Having been burned by my share of runny tomato-based supermarket pasta sauces, I found the finely chunky texture of Glicco’s Pasta Gravy oddly comforting on first opening it. The inviting aroma of tomato and herbs was enough to elicit a prompt spoonful tasted right from the jar. When I took it, the first flavor notes to register on my tongue were of oregano and onion.
Intent on testing the product’s versatility in addition to its immediately encouraging taste, I used my sample to make three dishes. My first outing consisted of lamb meatballs baked about halfway to doneness, then covered in Glicco’s Pasta Gravy and placed back into the oven to finish cooking. Next, I moved on to a baked macaroni and cheese (extra sharp white cheddar and fontina) made with a béchamel into which I stirred several tablespoons of the product. After that it was all about spaghetti (selected for a more classic touch) and wilted fresh spinach, simmered in the sauce and topped with diced pork jowl bacon. In each case, not only did the product play nicely with all ingredients present, but with each dish it seemed that a different flavor element of came to the forefront of the gravy. With the meatballs, the strength of the gravy’s onions lent depth to the dish. The sweetness of creamy tomato ruled the macaroni and cheese. When the gravy met my spaghetti, spinach, and bacon, herbal notes like oregano and basil came front and center.
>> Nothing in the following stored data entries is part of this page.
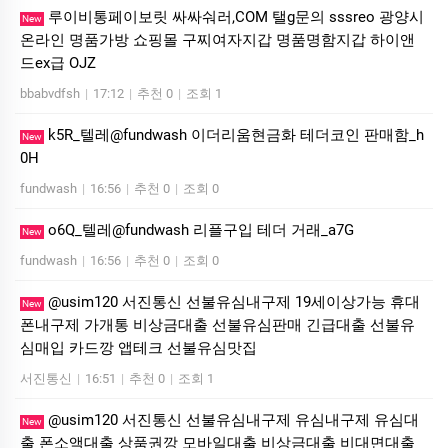
루이비통페이보릿 싸싸숴러,COM 탤g문의 sssreo 광양시
New
온라인 명품가방 쇼핑몰 구찌여자지갑 명품명함지갑 하이앤
드ex급 OJZ
bbabvdfsh
|
17:12
|
추천 0
|
조회 1
k5R_텔레@fundwash 이더리움현금화 테더코인 판매함_h
New
0H
fundwash
|
16:56
|
추천 0
|
조회 0
o6Q_텔레@fundwash 리플구입 테더 거래_a7G
New
fundwash
|
16:56
|
추천 0
|
조회 0
@usim120 서진통신 선불유심내구제 19세이상가능 휴대
New
폰내구제 가개통 비상금대출 선불유심판매 긴급대출 선불유
심매입 카드깡 앱테크 선불유심맛집
서진통신
|
16:51
|
추천 0
|
조회 1
@usim120 서진통신 선불유심내구제 유심내구제 유심대
New
출 폰소액대출 상품권깡 모바일대출 비상금대출 비대면대출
Glicco’s Pasta Gravy seems more like something I would taste in the home of a friend or relative who cooks than something I would purchase and scoop out of a jar. There may exist other pasta sauces that currently can claim greater brand recognition and are more widely available than Glicco’s. However, based on my sampling and the sense of comfort I derived from enjoying something that tastes so homemade, I feel confident that I can go ahead and replace the word “currently” in the preceding sentence with “temporarily.”